Saved entries

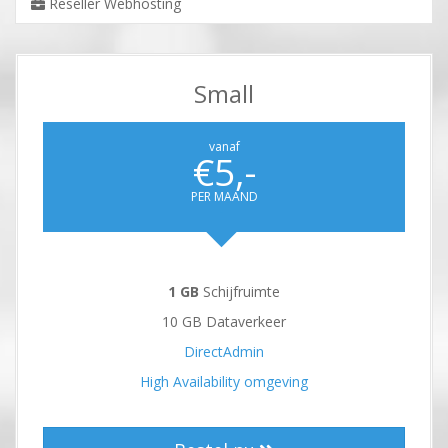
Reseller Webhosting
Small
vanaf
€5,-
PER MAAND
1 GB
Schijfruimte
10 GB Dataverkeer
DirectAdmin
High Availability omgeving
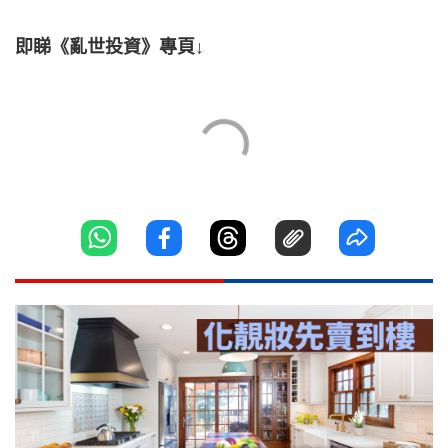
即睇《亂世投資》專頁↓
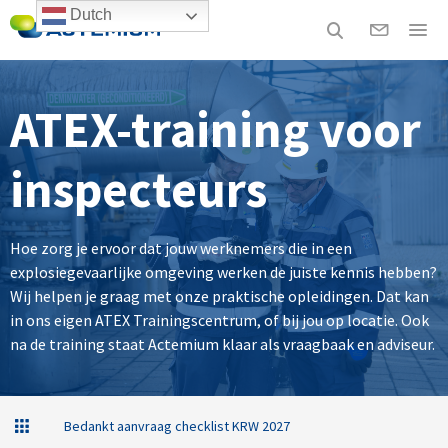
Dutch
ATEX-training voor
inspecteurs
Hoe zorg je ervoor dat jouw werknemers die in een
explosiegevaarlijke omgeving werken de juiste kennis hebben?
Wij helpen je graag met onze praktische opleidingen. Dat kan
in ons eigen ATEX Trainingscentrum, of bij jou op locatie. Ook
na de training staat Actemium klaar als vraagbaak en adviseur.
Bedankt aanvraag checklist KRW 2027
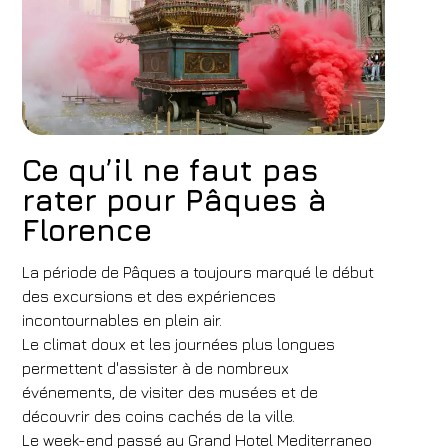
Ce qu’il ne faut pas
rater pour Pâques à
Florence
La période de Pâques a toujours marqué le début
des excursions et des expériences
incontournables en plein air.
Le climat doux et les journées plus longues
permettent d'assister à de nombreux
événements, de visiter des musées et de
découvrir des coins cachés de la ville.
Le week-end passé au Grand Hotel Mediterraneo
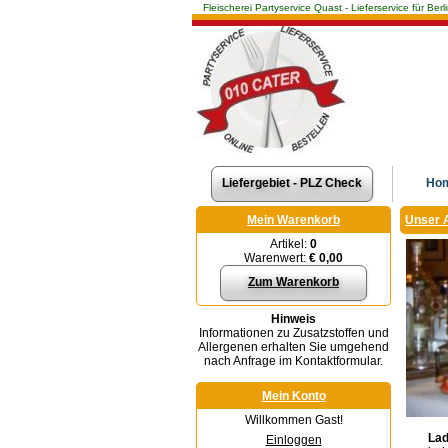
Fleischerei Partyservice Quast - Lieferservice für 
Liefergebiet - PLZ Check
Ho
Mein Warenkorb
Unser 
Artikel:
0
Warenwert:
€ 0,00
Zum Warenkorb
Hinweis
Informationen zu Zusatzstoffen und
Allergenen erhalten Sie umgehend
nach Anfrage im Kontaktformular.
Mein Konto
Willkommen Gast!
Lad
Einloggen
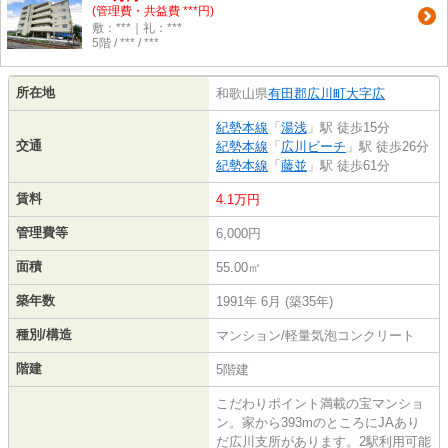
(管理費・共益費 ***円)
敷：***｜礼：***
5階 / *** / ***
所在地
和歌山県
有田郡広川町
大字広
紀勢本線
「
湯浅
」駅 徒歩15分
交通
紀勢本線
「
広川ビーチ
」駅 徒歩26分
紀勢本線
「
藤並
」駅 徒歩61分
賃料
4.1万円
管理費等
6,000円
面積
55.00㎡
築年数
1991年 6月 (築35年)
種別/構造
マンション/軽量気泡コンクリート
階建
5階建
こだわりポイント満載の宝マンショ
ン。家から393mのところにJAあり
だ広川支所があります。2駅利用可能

About this task | Would you copy every line of the entries that includes the word "ATEX"?

Task answer |
ATEX-training voor
in ons eigen ATEX Trainingscentrum, of bij jou op locatie. Ook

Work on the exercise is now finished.